What is being asked: Using the data below, return every line that holds the word "trilyon".

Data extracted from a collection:
Content starts

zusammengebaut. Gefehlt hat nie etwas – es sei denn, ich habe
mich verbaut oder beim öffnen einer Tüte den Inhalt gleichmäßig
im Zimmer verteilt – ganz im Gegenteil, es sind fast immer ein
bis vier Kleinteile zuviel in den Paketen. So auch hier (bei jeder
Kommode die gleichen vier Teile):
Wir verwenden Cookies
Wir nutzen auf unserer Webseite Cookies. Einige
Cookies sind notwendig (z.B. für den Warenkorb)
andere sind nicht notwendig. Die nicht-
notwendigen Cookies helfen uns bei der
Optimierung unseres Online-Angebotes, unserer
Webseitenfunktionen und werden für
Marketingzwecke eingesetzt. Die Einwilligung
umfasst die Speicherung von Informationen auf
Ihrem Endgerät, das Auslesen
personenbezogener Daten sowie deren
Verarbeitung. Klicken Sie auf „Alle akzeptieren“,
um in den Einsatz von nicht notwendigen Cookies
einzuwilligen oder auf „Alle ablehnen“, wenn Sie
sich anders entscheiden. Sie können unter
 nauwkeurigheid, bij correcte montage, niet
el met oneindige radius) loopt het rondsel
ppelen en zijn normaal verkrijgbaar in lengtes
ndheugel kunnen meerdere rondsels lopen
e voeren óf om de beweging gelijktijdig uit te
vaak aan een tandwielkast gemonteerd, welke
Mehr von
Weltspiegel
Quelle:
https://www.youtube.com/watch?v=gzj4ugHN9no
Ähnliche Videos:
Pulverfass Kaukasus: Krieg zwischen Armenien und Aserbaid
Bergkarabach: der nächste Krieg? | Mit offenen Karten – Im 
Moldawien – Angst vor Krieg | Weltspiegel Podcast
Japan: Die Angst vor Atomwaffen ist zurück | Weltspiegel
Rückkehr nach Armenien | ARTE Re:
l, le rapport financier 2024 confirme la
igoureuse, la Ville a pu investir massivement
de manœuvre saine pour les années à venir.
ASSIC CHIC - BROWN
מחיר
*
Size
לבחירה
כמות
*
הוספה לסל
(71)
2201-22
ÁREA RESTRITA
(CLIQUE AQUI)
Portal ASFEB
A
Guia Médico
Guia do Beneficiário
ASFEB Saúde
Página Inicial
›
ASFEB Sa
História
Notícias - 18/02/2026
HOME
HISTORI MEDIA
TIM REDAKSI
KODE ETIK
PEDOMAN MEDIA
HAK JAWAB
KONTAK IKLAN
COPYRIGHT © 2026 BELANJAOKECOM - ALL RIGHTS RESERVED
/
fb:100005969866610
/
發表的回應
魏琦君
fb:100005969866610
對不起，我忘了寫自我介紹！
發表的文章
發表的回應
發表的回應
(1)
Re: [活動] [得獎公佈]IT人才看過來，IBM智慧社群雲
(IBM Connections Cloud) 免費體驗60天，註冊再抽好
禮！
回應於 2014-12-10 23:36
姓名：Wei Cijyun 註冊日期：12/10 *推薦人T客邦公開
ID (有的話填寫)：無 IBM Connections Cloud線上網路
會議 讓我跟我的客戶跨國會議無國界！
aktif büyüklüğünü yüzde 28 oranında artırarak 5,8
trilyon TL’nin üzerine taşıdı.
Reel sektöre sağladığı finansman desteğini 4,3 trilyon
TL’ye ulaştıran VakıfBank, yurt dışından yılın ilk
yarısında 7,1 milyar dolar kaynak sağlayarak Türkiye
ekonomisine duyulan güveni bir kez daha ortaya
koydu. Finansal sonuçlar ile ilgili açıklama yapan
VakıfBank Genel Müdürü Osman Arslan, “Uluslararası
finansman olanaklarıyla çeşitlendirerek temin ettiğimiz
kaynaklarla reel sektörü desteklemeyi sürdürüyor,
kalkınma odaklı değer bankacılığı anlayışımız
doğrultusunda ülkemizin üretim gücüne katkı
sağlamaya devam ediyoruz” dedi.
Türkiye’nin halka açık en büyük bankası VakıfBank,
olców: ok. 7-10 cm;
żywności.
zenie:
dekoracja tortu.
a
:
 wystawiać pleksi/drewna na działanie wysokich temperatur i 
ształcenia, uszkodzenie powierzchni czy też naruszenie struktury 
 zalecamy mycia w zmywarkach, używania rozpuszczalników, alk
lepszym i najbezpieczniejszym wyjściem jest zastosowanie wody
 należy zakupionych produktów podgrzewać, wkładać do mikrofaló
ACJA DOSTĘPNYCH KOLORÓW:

Content ends

Task output:
trilyon TL’nin üzerine taşıdı.
Reel sektöre sağladığı finansman desteğini 4,3 trilyon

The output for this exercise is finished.